***** Record extracts *****
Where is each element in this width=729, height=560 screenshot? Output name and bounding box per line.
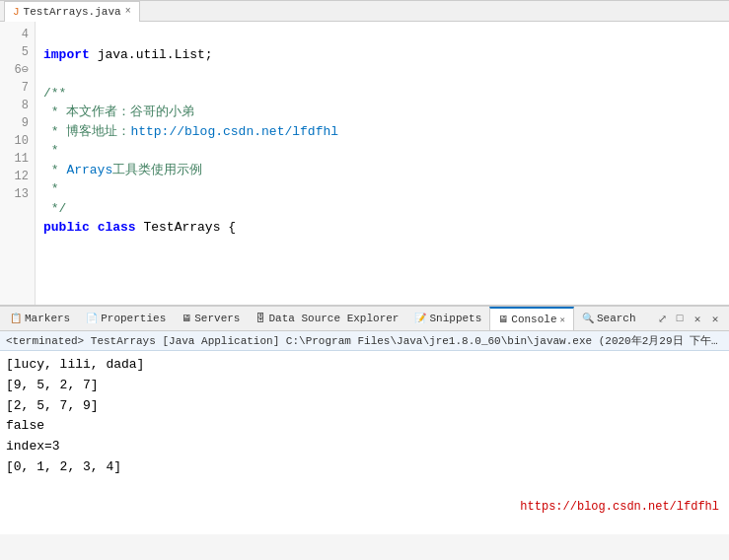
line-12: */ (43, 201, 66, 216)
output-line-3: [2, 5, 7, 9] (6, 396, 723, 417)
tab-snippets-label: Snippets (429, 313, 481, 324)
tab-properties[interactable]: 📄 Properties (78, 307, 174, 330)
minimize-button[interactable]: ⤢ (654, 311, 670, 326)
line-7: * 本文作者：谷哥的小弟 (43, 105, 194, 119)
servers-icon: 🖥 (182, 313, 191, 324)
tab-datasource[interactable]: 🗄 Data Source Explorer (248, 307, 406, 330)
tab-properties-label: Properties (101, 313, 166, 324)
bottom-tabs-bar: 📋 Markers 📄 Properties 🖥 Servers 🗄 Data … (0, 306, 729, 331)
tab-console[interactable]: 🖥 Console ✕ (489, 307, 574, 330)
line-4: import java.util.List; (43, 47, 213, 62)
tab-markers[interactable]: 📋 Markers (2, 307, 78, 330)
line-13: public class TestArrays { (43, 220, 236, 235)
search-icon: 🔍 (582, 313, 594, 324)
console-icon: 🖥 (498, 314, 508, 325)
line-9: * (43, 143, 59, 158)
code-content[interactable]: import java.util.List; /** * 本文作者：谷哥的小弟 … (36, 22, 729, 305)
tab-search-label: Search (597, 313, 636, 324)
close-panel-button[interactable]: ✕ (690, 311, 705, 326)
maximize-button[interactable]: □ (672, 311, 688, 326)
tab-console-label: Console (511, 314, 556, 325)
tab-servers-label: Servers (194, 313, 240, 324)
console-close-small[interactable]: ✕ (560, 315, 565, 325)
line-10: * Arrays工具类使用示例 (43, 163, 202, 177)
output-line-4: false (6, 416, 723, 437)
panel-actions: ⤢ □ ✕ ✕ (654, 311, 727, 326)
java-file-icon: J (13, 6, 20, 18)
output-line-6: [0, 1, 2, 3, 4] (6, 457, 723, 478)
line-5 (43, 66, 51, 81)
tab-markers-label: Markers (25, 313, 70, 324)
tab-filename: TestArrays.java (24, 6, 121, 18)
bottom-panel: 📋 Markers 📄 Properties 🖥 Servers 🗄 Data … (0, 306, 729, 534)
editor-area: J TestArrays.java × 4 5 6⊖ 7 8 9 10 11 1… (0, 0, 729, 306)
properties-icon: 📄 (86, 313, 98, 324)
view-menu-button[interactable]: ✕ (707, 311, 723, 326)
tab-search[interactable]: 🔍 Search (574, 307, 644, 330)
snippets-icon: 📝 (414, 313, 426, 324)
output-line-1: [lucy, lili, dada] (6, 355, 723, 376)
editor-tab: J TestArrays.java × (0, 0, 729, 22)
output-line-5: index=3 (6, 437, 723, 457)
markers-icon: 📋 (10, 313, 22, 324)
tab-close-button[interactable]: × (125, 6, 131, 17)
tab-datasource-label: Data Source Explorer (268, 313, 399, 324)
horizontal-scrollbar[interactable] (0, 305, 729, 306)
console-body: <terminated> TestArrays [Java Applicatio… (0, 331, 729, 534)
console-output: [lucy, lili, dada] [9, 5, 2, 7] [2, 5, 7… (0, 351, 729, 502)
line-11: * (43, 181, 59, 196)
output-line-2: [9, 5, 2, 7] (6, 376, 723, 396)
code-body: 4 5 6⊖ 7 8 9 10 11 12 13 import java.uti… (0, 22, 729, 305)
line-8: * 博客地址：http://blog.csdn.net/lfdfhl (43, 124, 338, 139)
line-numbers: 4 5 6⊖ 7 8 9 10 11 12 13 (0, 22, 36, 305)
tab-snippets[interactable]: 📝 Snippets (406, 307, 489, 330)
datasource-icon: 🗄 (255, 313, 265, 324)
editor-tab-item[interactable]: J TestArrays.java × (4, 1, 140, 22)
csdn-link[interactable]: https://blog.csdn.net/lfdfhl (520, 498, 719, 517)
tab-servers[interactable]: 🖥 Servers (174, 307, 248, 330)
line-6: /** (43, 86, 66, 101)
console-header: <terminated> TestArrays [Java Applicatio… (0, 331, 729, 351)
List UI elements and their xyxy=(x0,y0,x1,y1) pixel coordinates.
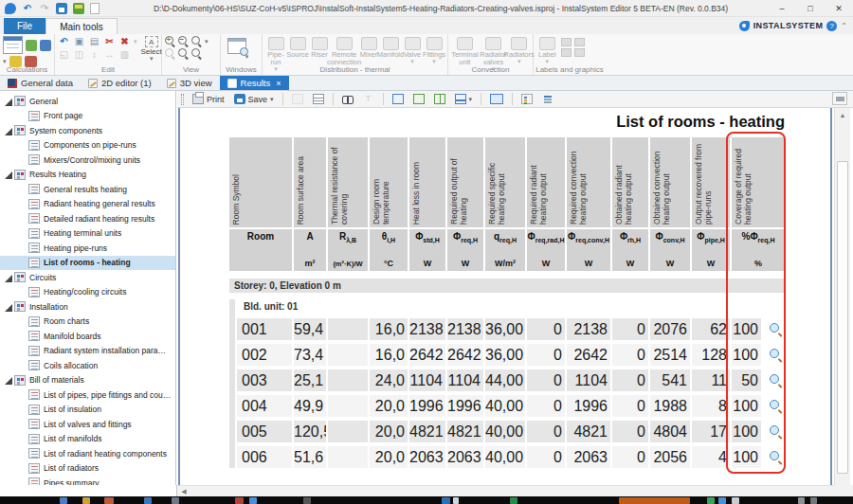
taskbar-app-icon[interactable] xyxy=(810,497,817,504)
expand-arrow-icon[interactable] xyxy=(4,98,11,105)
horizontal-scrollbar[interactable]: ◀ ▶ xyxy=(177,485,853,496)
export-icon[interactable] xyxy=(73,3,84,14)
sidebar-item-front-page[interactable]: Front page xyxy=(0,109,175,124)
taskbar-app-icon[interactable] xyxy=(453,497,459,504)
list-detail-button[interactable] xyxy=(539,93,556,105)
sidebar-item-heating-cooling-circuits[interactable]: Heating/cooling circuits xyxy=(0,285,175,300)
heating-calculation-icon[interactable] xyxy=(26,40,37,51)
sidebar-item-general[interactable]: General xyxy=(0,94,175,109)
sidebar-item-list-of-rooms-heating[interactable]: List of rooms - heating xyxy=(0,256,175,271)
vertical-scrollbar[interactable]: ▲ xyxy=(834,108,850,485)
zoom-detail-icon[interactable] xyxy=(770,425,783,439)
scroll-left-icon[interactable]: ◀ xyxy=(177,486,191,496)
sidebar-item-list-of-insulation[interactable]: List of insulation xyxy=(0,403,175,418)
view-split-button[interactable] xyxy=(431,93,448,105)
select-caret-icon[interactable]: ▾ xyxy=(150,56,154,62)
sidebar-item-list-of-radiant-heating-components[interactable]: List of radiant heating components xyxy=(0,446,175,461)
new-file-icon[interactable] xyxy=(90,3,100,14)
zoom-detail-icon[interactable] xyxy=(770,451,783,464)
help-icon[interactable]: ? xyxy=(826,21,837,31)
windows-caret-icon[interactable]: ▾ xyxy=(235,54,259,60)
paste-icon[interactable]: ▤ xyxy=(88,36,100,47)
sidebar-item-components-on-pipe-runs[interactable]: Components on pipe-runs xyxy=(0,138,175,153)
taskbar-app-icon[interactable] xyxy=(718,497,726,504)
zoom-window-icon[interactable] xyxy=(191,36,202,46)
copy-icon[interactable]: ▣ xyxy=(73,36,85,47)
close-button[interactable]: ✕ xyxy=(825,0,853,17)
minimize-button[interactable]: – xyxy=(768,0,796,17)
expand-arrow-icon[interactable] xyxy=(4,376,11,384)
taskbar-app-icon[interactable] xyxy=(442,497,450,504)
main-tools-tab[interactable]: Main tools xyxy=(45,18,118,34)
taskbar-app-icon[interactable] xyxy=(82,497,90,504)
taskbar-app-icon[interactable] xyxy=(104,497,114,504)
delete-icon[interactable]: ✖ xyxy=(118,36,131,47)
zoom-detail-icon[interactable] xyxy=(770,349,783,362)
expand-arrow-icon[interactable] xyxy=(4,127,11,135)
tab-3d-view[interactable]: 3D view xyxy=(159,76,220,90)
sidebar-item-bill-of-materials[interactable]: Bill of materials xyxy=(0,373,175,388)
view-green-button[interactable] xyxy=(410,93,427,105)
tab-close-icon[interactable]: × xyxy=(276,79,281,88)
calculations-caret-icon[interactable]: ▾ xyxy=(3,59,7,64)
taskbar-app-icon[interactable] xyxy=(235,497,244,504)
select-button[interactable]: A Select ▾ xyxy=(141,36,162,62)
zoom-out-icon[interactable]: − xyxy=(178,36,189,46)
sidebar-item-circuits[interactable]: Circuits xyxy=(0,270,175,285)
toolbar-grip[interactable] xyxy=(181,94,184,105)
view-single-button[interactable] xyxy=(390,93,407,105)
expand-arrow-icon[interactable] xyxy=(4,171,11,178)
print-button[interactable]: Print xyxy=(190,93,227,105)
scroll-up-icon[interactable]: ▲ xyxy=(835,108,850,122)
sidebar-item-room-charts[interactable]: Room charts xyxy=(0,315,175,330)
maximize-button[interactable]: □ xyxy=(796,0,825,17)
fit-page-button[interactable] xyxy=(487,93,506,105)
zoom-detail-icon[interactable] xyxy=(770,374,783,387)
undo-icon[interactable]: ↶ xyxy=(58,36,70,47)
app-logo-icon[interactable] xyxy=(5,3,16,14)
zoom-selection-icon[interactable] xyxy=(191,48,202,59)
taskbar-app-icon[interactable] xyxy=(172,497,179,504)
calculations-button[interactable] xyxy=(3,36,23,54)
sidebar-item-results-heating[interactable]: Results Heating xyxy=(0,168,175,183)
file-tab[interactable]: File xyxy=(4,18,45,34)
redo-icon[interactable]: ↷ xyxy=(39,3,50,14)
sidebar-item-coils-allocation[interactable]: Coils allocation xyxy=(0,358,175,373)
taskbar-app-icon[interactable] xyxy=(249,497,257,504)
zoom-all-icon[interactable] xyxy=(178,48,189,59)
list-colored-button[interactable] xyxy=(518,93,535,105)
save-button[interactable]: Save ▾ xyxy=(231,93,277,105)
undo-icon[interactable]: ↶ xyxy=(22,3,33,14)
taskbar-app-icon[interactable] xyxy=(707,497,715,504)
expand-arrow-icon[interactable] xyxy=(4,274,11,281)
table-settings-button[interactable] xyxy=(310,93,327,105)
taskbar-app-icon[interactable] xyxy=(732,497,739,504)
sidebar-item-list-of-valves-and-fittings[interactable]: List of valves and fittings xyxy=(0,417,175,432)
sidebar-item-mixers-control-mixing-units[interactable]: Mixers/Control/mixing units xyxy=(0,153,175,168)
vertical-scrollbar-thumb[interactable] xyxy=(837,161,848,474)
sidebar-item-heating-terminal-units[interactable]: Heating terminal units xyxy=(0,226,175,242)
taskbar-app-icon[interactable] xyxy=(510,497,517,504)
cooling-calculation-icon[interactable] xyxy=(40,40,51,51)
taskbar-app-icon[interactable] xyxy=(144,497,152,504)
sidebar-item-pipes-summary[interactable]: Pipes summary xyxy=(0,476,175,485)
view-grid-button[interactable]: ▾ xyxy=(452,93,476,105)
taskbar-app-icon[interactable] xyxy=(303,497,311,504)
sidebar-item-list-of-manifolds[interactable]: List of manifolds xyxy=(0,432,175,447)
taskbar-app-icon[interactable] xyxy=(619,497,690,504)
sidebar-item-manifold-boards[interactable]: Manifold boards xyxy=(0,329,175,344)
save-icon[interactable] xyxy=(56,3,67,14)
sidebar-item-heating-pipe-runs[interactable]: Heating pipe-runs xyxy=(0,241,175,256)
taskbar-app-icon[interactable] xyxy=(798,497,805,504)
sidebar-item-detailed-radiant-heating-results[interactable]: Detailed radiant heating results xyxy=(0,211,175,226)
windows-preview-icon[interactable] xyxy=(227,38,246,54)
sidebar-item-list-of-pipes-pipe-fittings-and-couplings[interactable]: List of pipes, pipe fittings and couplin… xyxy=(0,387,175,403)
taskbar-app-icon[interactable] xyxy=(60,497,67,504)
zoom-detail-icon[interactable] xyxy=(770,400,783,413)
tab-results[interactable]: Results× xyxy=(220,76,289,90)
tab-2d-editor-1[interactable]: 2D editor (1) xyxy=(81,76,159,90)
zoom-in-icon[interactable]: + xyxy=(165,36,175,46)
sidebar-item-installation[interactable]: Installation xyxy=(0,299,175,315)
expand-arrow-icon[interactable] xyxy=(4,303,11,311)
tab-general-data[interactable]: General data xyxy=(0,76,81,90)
*****
# What to produce:
Go through the data above and copy each line in which "caret" appears.

# Exercise output:
select-caret-icon[interactable]: ▾ xyxy=(150,56,154,62)
windows-caret-icon[interactable]: ▾ xyxy=(235,54,259,60)
calculations-caret-icon[interactable]: ▾ xyxy=(3,59,7,64)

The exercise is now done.